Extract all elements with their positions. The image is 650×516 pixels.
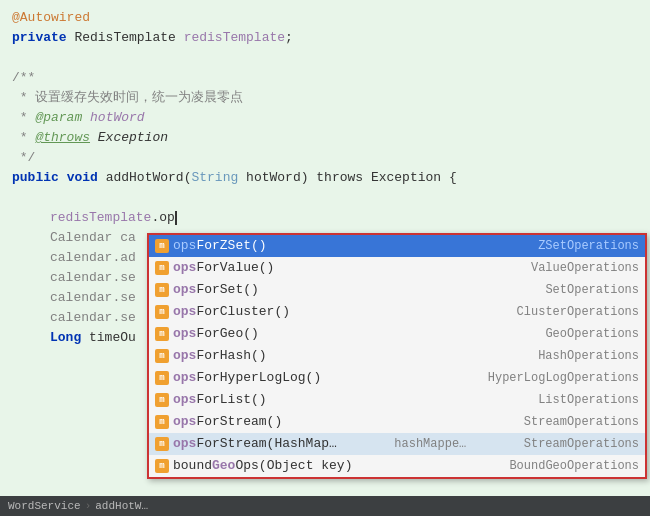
item-type: HyperLogLogOperations [488,368,639,388]
comment: * [12,128,35,148]
keyword-private: private [12,28,67,48]
item-method-text: opsForHyperLogLog() [173,368,321,388]
param-tag: @param [35,108,82,128]
item-type: StreamOperations [524,434,639,454]
autocomplete-item[interactable]: m boundGeoOps(Object key) BoundGeoOperat… [149,455,645,477]
comment: * [12,108,35,128]
code-line-blank [0,188,650,208]
autocomplete-item[interactable]: m opsForHash() HashOperations [149,345,645,367]
autocomplete-item[interactable]: m opsForValue() ValueOperations [149,257,645,279]
keyword-public: public [12,168,59,188]
calendar-set-line2: calendar.se [50,288,136,308]
method-icon: m [155,327,169,341]
breadcrumb-separator: › [85,500,92,512]
long-type: Long [50,328,81,348]
param-name: hotWord [90,108,145,128]
calendar-set-line1: calendar.se [50,268,136,288]
item-type: GeoOperations [545,324,639,344]
autocomplete-item[interactable]: m opsForList() ListOperations [149,389,645,411]
method-icon: m [155,415,169,429]
item-type: HashOperations [538,346,639,366]
code-line: * @throws Exception [0,128,650,148]
keyword-void: void [67,168,98,188]
autocomplete-item[interactable]: m opsForStream() StreamOperations [149,411,645,433]
autocomplete-item[interactable]: m opsForZSet() ZSetOperations [149,235,645,257]
breadcrumb-method: addHotW… [95,500,148,512]
code-line: redisTemplate .op [0,208,650,228]
code-line: public void addHotWord( String hotWord) … [0,168,650,188]
item-method-text: opsForSet() [173,280,259,300]
item-type: ZSetOperations [538,236,639,256]
comment: * 设置缓存失效时间，统一为凌晨零点 [12,88,243,108]
autocomplete-item[interactable]: m opsForStream(HashMap… hashMappe… Strea… [149,433,645,455]
status-bar: WordService › addHotW… [0,496,650,516]
item-type: ClusterOperations [517,302,639,322]
autocomplete-popup: m opsForZSet() ZSetOperations m opsForVa… [147,233,647,479]
type-string: String [191,168,238,188]
item-type: StreamOperations [524,412,639,432]
annotation: @Autowired [12,8,90,28]
code-line-blank [0,48,650,68]
item-type: ValueOperations [531,258,639,278]
code-line: @Autowired [0,8,650,28]
code-line: /** [0,68,650,88]
item-method-text: opsForStream() [173,412,282,432]
calendar-line: Calendar ca [50,228,136,248]
item-method-text: boundGeoOps(Object key) [173,456,352,476]
code-line: * @param hotWord [0,108,650,128]
item-method-text: opsForCluster() [173,302,290,322]
method-icon: m [155,393,169,407]
cursor [175,211,177,225]
throws-keyword: throws [316,168,363,188]
method-icon: m [155,459,169,473]
item-method-text: opsForStream(HashMap… [173,434,337,454]
method-icon: m [155,261,169,275]
comment: */ [12,148,35,168]
code-line: * 设置缓存失效时间，统一为凌晨零点 [0,88,650,108]
method-icon: m [155,349,169,363]
autocomplete-item[interactable]: m opsForGeo() GeoOperations [149,323,645,345]
item-method-text: opsForHash() [173,346,267,366]
calendar-set-line3: calendar.se [50,308,136,328]
autocomplete-item[interactable]: m opsForCluster() ClusterOperations [149,301,645,323]
method-icon: m [155,283,169,297]
var-redistemplate: redisTemplate [184,28,285,48]
autocomplete-item[interactable]: m opsForSet() SetOperations [149,279,645,301]
code-line: private RedisTemplate redisTemplate ; [0,28,650,48]
extra-param: hashMappe… [394,434,466,454]
calendar-add-line: calendar.ad [50,248,136,268]
item-method-text: opsForZSet() [173,236,267,256]
item-type: SetOperations [545,280,639,300]
item-method-text: opsForValue() [173,258,274,278]
comment: /** [12,68,35,88]
item-method-text: opsForGeo() [173,324,259,344]
item-method-text: opsForList() [173,390,267,410]
method-icon: m [155,371,169,385]
method-icon: m [155,437,169,451]
dot-operator: .op [151,208,174,228]
method-icon: m [155,305,169,319]
timeout-line: timeOu [81,328,136,348]
throws-tag: @throws [35,128,90,148]
method-icon: m [155,239,169,253]
breadcrumb-service: WordService [8,500,81,512]
editor-container: @Autowired private RedisTemplate redisTe… [0,0,650,516]
item-type: BoundGeoOperations [509,456,639,476]
item-type: ListOperations [538,390,639,410]
exception-name: Exception [90,128,168,148]
comment [82,108,90,128]
autocomplete-item[interactable]: m opsForHyperLogLog() HyperLogLogOperati… [149,367,645,389]
code-line: */ [0,148,650,168]
redis-template-ref: redisTemplate [50,208,151,228]
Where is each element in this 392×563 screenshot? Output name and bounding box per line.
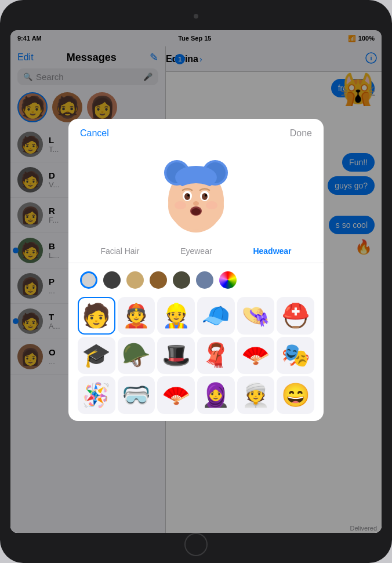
^^^^^^^^
Work instruction:
Copy the listing character for character, pictures omitted.

Written answer:
Extract all elements with their positions. The image is 650×516 pixels.
item-type: HyperLogLogOperations [488,368,639,388]
comment: * [12,128,35,148]
keyword-private: private [12,28,67,48]
item-method-text: opsForHyperLogLog() [173,368,321,388]
param-tag: @param [35,108,82,128]
item-type: StreamOperations [524,434,639,454]
autocomplete-item[interactable]: m boundGeoOps(Object key) BoundGeoOperat… [149,455,645,477]
comment: * [12,108,35,128]
code-line-blank [0,188,650,208]
autocomplete-item[interactable]: m opsForHash() HashOperations [149,345,645,367]
autocomplete-item[interactable]: m opsForValue() ValueOperations [149,257,645,279]
keyword-public: public [12,168,59,188]
calendar-set-line2: calendar.se [50,288,136,308]
method-icon: m [155,327,169,341]
breadcrumb-separator: › [85,500,92,512]
long-type: Long [50,328,81,348]
param-name: hotWord [90,108,145,128]
calendar-set-line1: calendar.se [50,268,136,288]
item-type: GeoOperations [545,324,639,344]
autocomplete-item[interactable]: m opsForList() ListOperations [149,389,645,411]
method-icon: m [155,415,169,429]
item-type: HashOperations [538,346,639,366]
code-line: * @throws Exception [0,128,650,148]
keyword-void: void [67,168,98,188]
autocomplete-item[interactable]: m opsForStream() StreamOperations [149,411,645,433]
autocomplete-item[interactable]: m opsForZSet() ZSetOperations [149,235,645,257]
breadcrumb-method: addHotW… [95,500,148,512]
code-line: redisTemplate .op [0,208,650,228]
code-line: public void addHotWord( String hotWord) … [0,168,650,188]
item-method-text: opsForSet() [173,280,259,300]
item-type: ZSetOperations [538,236,639,256]
comment: * 设置缓存失效时间，统一为凌晨零点 [12,88,243,108]
autocomplete-item[interactable]: m opsForStream(HashMap… hashMappe… Strea… [149,433,645,455]
status-bar: WordService › addHotW… [0,496,650,516]
item-type: ClusterOperations [517,302,639,322]
autocomplete-popup: m opsForZSet() ZSetOperations m opsForVa… [147,233,647,479]
type-string: String [191,168,238,188]
item-type: StreamOperations [524,412,639,432]
annotation: @Autowired [12,8,90,28]
code-line-blank [0,48,650,68]
item-type: ValueOperations [531,258,639,278]
code-line: @Autowired [0,8,650,28]
code-line: /** [0,68,650,88]
item-method-text: opsForStream() [173,412,282,432]
calendar-line: Calendar ca [50,228,136,248]
item-method-text: boundGeoOps(Object key) [173,456,352,476]
code-line: * @param hotWord [0,108,650,128]
item-method-text: opsForCluster() [173,302,290,322]
method-icon: m [155,393,169,407]
cursor [175,211,177,225]
throws-keyword: throws [316,168,363,188]
method-icon: m [155,459,169,473]
item-method-text: opsForStream(HashMap… [173,434,337,454]
method-icon: m [155,261,169,275]
comment: */ [12,148,35,168]
code-line: * 设置缓存失效时间，统一为凌晨零点 [0,88,650,108]
method-icon: m [155,349,169,363]
autocomplete-item[interactable]: m opsForGeo() GeoOperations [149,323,645,345]
item-method-text: opsForHash() [173,346,267,366]
calendar-set-line3: calendar.se [50,308,136,328]
autocomplete-item[interactable]: m opsForCluster() ClusterOperations [149,301,645,323]
method-icon: m [155,283,169,297]
var-redistemplate: redisTemplate [184,28,285,48]
autocomplete-item[interactable]: m opsForSet() SetOperations [149,279,645,301]
code-line: private RedisTemplate redisTemplate ; [0,28,650,48]
extra-param: hashMappe… [394,434,466,454]
calendar-add-line: calendar.ad [50,248,136,268]
item-method-text: opsForZSet() [173,236,267,256]
item-type: SetOperations [545,280,639,300]
item-method-text: opsForValue() [173,258,274,278]
comment: /** [12,68,35,88]
item-method-text: opsForGeo() [173,324,259,344]
item-method-text: opsForList() [173,390,267,410]
method-icon: m [155,371,169,385]
method-icon: m [155,437,169,451]
dot-operator: .op [151,208,174,228]
method-icon: m [155,305,169,319]
timeout-line: timeOu [81,328,136,348]
throws-tag: @throws [35,128,90,148]
method-icon: m [155,239,169,253]
breadcrumb-service: WordService [8,500,81,512]
editor-container: @Autowired private RedisTemplate redisTe… [0,0,650,516]
item-type: BoundGeoOperations [509,456,639,476]
item-type: ListOperations [538,390,639,410]
exception-name: Exception [90,128,168,148]
comment [82,108,90,128]
autocomplete-item[interactable]: m opsForHyperLogLog() HyperLogLogOperati… [149,367,645,389]
code-line: */ [0,148,650,168]
redis-template-ref: redisTemplate [50,208,151,228]
Where is each element in this 392×563 screenshot? Output name and bounding box per line.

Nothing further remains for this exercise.